The spelling of the family surname was changed to Meyrick sometime between 1902 and 1903, as demonstrated in birth certificates, and the partnership dissolution notice.  By 1909, the family had grown to five children. Kate says they lived in Basingstoke for ten years, but there must have been trips back home to Ireland, because their second child, Dorothy Evelyn, was born there. Why they would have returned I do not know.  Kate’s parents were long dead.  Maybe Ferdinand’s father was ill?   This is the last mention of Ireland though, in the records, and the last time that the surname is recorded as Merrick.

Then in 1910 Kate filed for divorce - “my married life was now becoming very strained.”  I do not have the record itself, just the index reference, and she never followed through but she did leave him, even after a move to a grand house called ‘Thornton’ near Stanmore when Ferdinand sold his Basingstoke practice to his then partner.  She never tells us why she left him, she is, as usual vague, but cruelty is mentioned in one of her later court cases, whatever that means.  Did he beat her up, call her names, taunt her in some way - or was at least part of it due to her dissatisfaction with the “dull and dreary respectability” of life as a doctor’s wife?   She was, after all, a bit of a party animal as her night-club career shows.

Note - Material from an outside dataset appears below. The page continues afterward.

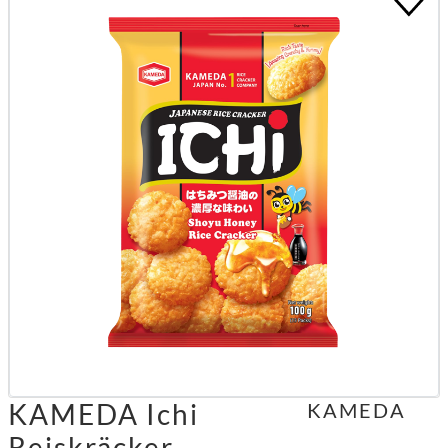
KAMEDA Ichi
KAMEDA
Reiskräcker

However, apparently at the urging of friends and family, a reconciliation was attempted in 1914, with a move to another grand house - ‘Sylvan Hall’ this time in Brighton.  So whatever the state of their marriage it would seem that Ferdinand’s career was not in any trouble at all.  He did not enlist in WW1, but then he was probably too old, but they did play their part in the war, by throwing parties (what else?), sometimes for soldiers and sometimes to raise money for the war effort.  Their last three children were born between 1910 and 1914, so the first two of these might have been born when the marriage was teetering, with Irene, the last, being the fruit of the reunion perhaps. The previous two were both born in different parts of London, the first, at least being when Kate had just left him, and not in Basingstoke, where, theoretically they resided at the time.  Indeed in the 1911 census the family were in Ealing, so my guess is that the Basingstoke practice was sold around 1910/1911 and there was a brief period moving around from place to place, before settling in Brighton.

Kate was restless though, and launched into her first night-club venture, ‘Dalton’s’.  This must have been around 1918.  For whatever reason, she left again, and Ferdinand found that his marriage was over.  In 1920 Kate filed for divorce for the second time, but Ferdinand counterfiled in 1921 citing one Harry Dalton (or Samson) as co-respondent.  As with the previous filing for divorce, I do not have the actual records as yet, but in any case, neither seem to have been followed through - or else they were unsuccessful.  

 

Superficially it looks as if contact with Ferdinand was broken - he was said to have contributed a mere 15s (£37, AUD$87) per week to the upkeep of the children or so Kate said in her book.  So from being married with a large family of eight children, all at posh private schools by now, he goes back to the single life and does not appear to have had any contact with his wife and children again.  Certainly he was never spoken of by any of the children to their children.  Well this is what I thought, but apparently not quite so.  There is even talk of financial assistance here and there.